As Brand says, math and statistics get rid of bias, and to be successful, you need to get things back to one number (one fact, one measure). They traded some players again, and then the team started to win.

The Athletics broke a record by winning 20 games in a row. Hatteberg’s walk-off home run helped them do this. Beane tells Brand that he won’t be happy until they win the World Series with their system and change baseball.

Fun fact

Billy Beane has helped a Dutch soccer team improve its statistical approach and use data to make decisions about players. He even bought some shares in the Dutch soccer team AZ Alkmaar.

Summary

After reading this chapter, we know more about data literacy and how we can use it in our everyday lives. With this skill set, we can do a better job of responding to the things we read and see around us, such as the pandemic; it also helps us decide how to respond in these conditions. We used an example to talk about how to get rid of noise, mess, and feelings.

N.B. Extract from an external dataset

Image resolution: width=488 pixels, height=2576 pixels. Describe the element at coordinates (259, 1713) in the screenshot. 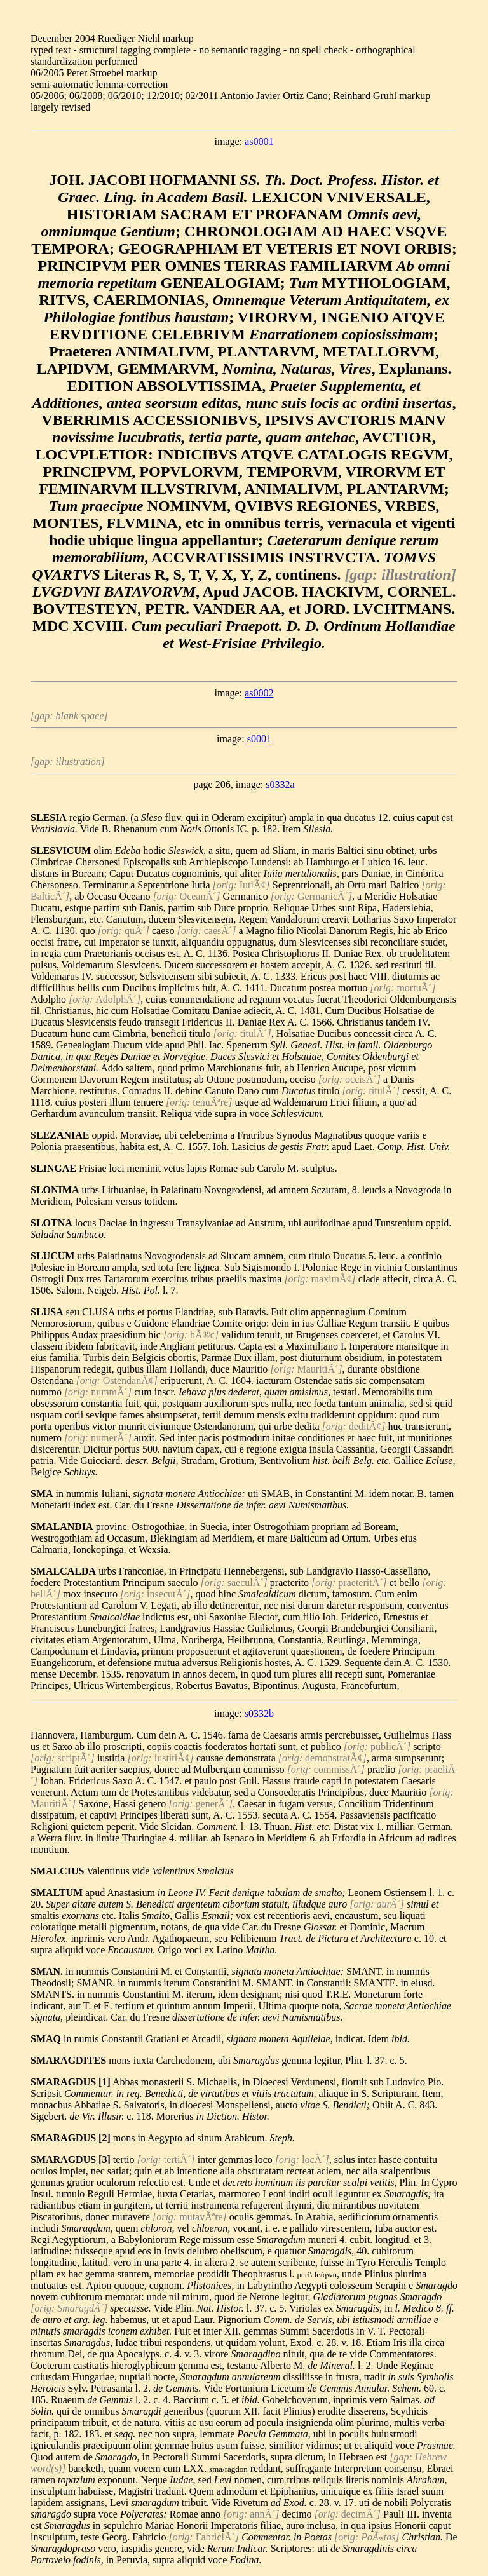

I see `s0332b` at that location.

Then, we talked about how data moves through an organization and which disciplines should be looked at. We talked about how these different fields can help make data and analytics projects successful.

We ended with a story about a baseball team in the United States. You learned that they became a successful team by using data, letting the insights speak for themselves, and taking bias out of decision making.

In the next chapter, we’ll talk about the journey an organization can take. In practice, a journey doesn’t always go as planned. Most of the time, we start with plain business intelligence (or performance management), but some organizations start with data science or advanced analytics. The problem is that these kinds of organizations don’t even measure how well they’re meeting their goals.

2

Unfolding Your Data Journey

Data is everywhere, both within and outside of your organization, and as we discussed in Chapter 1, The Beginning – The Flow of Data, it is growing rapidly. Because of recent global crises, the worlds digital transformation has advanced several years in a short period of time.. From this vantage point, we can see that organizations are leveraging the value of data more than ever before to strengthen their market position, increase profitability, reduce costs, and so on.